Segment Open

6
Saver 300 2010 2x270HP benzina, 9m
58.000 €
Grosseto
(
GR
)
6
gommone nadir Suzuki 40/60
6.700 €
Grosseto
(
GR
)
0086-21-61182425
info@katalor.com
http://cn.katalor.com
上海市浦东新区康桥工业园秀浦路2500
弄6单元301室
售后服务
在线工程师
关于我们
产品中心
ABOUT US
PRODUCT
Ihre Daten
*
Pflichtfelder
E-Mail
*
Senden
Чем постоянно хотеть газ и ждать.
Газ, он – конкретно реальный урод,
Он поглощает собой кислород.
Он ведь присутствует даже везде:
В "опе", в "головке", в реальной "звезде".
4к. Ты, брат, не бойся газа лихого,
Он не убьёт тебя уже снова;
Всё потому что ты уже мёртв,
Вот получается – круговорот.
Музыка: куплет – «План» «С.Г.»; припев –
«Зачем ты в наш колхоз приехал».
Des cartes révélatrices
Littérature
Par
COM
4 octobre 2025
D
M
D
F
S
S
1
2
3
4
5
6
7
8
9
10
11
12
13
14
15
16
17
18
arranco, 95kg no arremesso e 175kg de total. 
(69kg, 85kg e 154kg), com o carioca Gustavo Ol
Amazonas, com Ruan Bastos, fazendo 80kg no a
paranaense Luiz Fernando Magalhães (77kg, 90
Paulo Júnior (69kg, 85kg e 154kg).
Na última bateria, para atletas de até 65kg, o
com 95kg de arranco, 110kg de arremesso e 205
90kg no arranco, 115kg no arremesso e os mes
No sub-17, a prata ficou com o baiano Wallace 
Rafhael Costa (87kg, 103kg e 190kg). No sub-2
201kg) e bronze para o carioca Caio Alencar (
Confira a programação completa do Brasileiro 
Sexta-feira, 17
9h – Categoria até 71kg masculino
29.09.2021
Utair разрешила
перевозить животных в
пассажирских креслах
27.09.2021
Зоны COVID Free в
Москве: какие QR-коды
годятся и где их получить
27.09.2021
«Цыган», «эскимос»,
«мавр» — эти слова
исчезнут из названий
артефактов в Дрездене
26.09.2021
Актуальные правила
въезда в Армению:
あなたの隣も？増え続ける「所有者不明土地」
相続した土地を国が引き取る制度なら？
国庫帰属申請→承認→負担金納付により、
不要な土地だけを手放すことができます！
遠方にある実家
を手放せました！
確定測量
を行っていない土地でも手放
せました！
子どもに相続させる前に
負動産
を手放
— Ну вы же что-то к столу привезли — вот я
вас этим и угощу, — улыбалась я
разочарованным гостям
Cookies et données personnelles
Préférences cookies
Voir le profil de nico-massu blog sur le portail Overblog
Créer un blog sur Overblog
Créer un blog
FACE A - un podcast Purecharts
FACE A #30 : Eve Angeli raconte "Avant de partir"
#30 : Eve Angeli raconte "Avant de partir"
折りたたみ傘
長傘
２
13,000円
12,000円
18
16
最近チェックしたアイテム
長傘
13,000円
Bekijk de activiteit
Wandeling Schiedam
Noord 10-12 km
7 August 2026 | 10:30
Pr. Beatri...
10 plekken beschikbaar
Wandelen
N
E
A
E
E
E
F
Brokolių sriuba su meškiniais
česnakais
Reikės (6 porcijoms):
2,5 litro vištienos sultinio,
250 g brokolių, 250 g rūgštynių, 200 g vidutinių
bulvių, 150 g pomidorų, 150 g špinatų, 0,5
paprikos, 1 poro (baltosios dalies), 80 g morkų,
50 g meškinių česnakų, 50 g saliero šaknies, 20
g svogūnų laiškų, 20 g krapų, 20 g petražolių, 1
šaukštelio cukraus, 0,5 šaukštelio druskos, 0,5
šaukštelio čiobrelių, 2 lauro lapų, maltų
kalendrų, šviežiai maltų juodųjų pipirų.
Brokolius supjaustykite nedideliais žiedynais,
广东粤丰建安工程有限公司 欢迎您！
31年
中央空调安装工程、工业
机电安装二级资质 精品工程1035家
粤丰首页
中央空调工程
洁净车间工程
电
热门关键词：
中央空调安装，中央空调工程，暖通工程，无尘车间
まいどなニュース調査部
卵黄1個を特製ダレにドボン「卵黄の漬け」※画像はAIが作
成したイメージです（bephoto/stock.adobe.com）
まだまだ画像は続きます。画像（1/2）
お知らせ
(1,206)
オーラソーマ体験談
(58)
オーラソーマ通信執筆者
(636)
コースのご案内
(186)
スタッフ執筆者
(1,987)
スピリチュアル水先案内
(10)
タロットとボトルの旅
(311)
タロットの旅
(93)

Segment Closed

§ AIM OF THE TASK:
The full listing above is to be copied exactly, line for line.

§ EXERCISE OUTPUT:
6
Saver 300 2010 2x270HP benzina, 9m
58.000 €
Grosseto
(
GR
)
6
gommone nadir Suzuki 40/60
6.700 €
Grosseto
(
GR
)
0086-21-61182425
info@katalor.com
http://cn.katalor.com
上海市浦东新区康桥工业园秀浦路2500
弄6单元301室
售后服务
在线工程师
关于我们
产品中心
ABOUT US
PRODUCT
Ihre Daten
*
Pflichtfelder
E-Mail
*
Senden
Чем постоянно хотеть газ и ждать.
Газ, он – конкретно реальный урод,
Он поглощает собой кислород.
Он ведь присутствует даже везде:
В "опе", в "головке", в реальной "звезде".
4к. Ты, брат, не бойся газа лихого,
Он не убьёт тебя уже снова;
Всё потому что ты уже мёртв,
Вот получается – круговорот.
Музыка: куплет – «План» «С.Г.»; припев –
«Зачем ты в наш колхоз приехал».
Des cartes révélatrices
Littérature
Par
COM
4 octobre 2025
D
M
D
F
S
S
1
2
3
4
5
6
7
8
9
10
11
12
13
14
15
16
17
18
arranco, 95kg no arremesso e 175kg de total. 
(69kg, 85kg e 154kg), com o carioca Gustavo Ol
Amazonas, com Ruan Bastos, fazendo 80kg no a
paranaense Luiz Fernando Magalhães (77kg, 90
Paulo Júnior (69kg, 85kg e 154kg).
Na última bateria, para atletas de até 65kg, o
com 95kg de arranco, 110kg de arremesso e 205
90kg no arranco, 115kg no arremesso e os mes
No sub-17, a prata ficou com o baiano Wallace 
Rafhael Costa (87kg, 103kg e 190kg). No sub-2
201kg) e bronze para o carioca Caio Alencar (
Confira a programação completa do Brasileiro 
Sexta-feira, 17
9h – Categoria até 71kg masculino
29.09.2021
Utair разрешила
перевозить животных в
пассажирских креслах
27.09.2021
Зоны COVID Free в
Москве: какие QR-коды
годятся и где их получить
27.09.2021
«Цыган», «эскимос»,
«мавр» — эти слова
исчезнут из названий
артефактов в Дрездене
26.09.2021
Актуальные правила
въезда в Армению:
あなたの隣も？増え続ける「所有者不明土地」
相続した土地を国が引き取る制度なら？
国庫帰属申請→承認→負担金納付により、
不要な土地だけを手放すことができます！
遠方にある実家
を手放せました！
確定測量
を行っていない土地でも手放
せました！
子どもに相続させる前に
負動産
を手放
— Ну вы же что-то к столу привезли — вот я
вас этим и угощу, — улыбалась я
разочарованным гостям
Cookies et données personnelles
Préférences cookies
Voir le profil de nico-massu blog sur le portail Overblog
Créer un blog sur Overblog
Créer un blog
FACE A - un podcast Purecharts
FACE A #30 : Eve Angeli raconte "Avant de partir"
#30 : Eve Angeli raconte "Avant de partir"
折りたたみ傘
長傘
２
13,000円
12,000円
18
16
最近チェックしたアイテム
長傘
13,000円
Bekijk de activiteit
Wandeling Schiedam
Noord 10-12 km
7 August 2026 | 10:30
Pr. Beatri...
10 plekken beschikbaar
Wandelen
N
E
A
E
E
E
F
Brokolių sriuba su meškiniais
česnakais
Reikės (6 porcijoms):
2,5 litro vištienos sultinio,
250 g brokolių, 250 g rūgštynių, 200 g vidutinių
bulvių, 150 g pomidorų, 150 g špinatų, 0,5
paprikos, 1 poro (baltosios dalies), 80 g morkų,
50 g meškinių česnakų, 50 g saliero šaknies, 20
g svogūnų laiškų, 20 g krapų, 20 g petražolių, 1
šaukštelio cukraus, 0,5 šaukštelio druskos, 0,5
šaukštelio čiobrelių, 2 lauro lapų, maltų
kalendrų, šviežiai maltų juodųjų pipirų.
Brokolius supjaustykite nedideliais žiedynais,
广东粤丰建安工程有限公司 欢迎您！
31年
中央空调安装工程、工业
机电安装二级资质 精品工程1035家
粤丰首页
中央空调工程
洁净车间工程
电
热门关键词：
中央空调安装，中央空调工程，暖通工程，无尘车间
まいどなニュース調査部
卵黄1個を特製ダレにドボン「卵黄の漬け」※画像はAIが作
成したイメージです（bephoto/stock.adobe.com）
まだまだ画像は続きます。画像（1/2）
お知らせ
(1,206)
オーラソーマ体験談
(58)
オーラソーマ通信執筆者
(636)
コースのご案内
(186)
スタッフ執筆者
(1,987)
スピリチュアル水先案内
(10)
タロットとボトルの旅
(311)
タロットの旅
(93)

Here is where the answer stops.